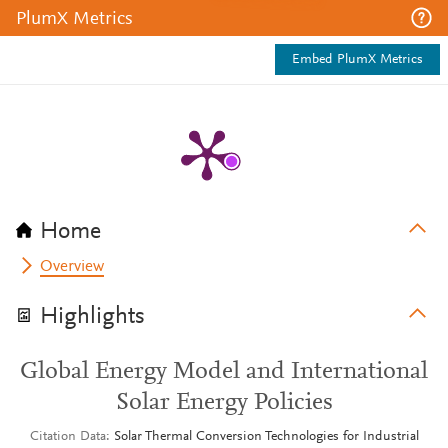
PlumX Metrics
Embed PlumX Metrics
Home
Overview
Highlights
Global Energy Model and International
Solar Energy Policies
Citation Data
Solar Thermal Conversion Technologies for Industrial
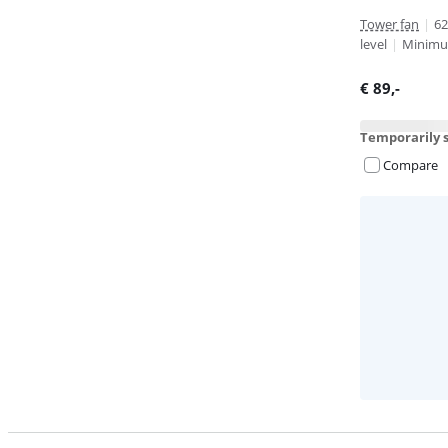
Tower fan
|
62
level
|
Minimum
€
89
,-
Temporarily s
Compare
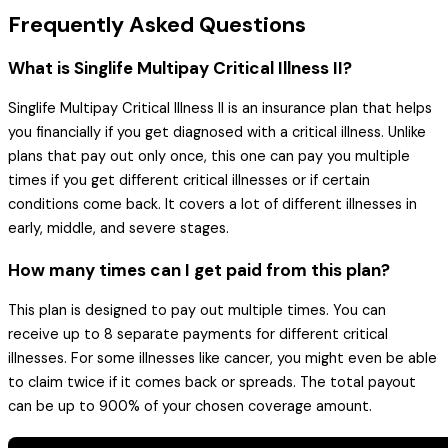
Frequently Asked Questions
What is Singlife Multipay Critical Illness II?
Singlife Multipay Critical Illness II is an insurance plan that helps
you financially if you get diagnosed with a critical illness. Unlike
plans that pay out only once, this one can pay you multiple
times if you get different critical illnesses or if certain
conditions come back. It covers a lot of different illnesses in
early, middle, and severe stages.
How many times can I get paid from this plan?
This plan is designed to pay out multiple times. You can
receive up to 8 separate payments for different critical
illnesses. For some illnesses like cancer, you might even be able
to claim twice if it comes back or spreads. The total payout
can be up to 900% of your chosen coverage amount.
☆ ☆ ☆ ☆ ☆
**Your task**
The response must contain each line above that holds the string "Multipay".

**Your response**
What is Singlife Multipay Critical Illness II?
Singlife Multipay Critical Illness II is an insurance plan that helps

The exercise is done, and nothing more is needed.